### What is being asked
Find the lines holding the string "Haushaltsauflösung" in the data, then copy all of them.

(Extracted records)
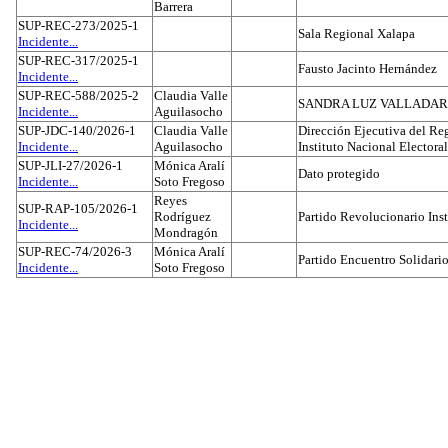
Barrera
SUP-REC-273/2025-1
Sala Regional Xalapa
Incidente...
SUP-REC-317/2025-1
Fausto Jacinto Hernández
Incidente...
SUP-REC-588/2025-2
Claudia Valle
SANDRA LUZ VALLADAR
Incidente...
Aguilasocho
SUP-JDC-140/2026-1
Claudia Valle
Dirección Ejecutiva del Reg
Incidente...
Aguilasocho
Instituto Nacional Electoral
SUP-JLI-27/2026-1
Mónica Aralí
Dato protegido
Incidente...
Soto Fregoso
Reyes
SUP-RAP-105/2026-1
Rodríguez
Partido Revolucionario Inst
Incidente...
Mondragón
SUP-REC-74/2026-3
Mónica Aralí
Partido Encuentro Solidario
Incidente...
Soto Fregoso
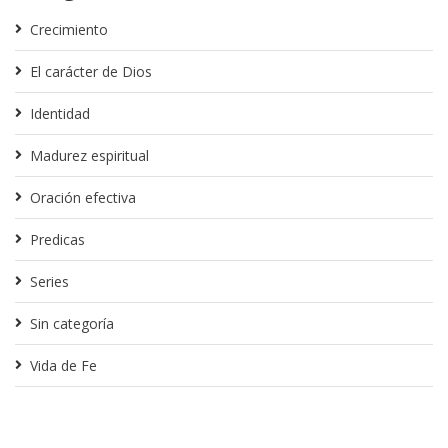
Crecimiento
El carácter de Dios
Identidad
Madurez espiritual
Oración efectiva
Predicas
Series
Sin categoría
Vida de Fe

* * *

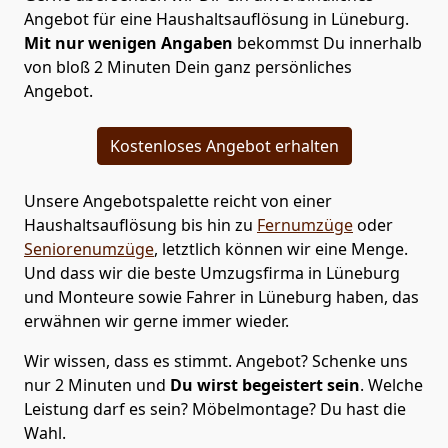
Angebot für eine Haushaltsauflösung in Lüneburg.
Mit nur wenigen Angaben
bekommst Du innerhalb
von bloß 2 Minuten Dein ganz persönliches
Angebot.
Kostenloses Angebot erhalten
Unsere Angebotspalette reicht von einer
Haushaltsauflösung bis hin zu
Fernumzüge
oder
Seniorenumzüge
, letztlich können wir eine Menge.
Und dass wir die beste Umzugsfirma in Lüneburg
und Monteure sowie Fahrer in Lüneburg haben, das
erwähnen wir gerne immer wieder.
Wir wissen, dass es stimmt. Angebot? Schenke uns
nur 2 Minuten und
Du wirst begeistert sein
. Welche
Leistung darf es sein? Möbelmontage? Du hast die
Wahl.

### Output for this exercise
Angebot für eine Haushaltsauflösung in Lüneburg.
Haushaltsauflösung bis hin zu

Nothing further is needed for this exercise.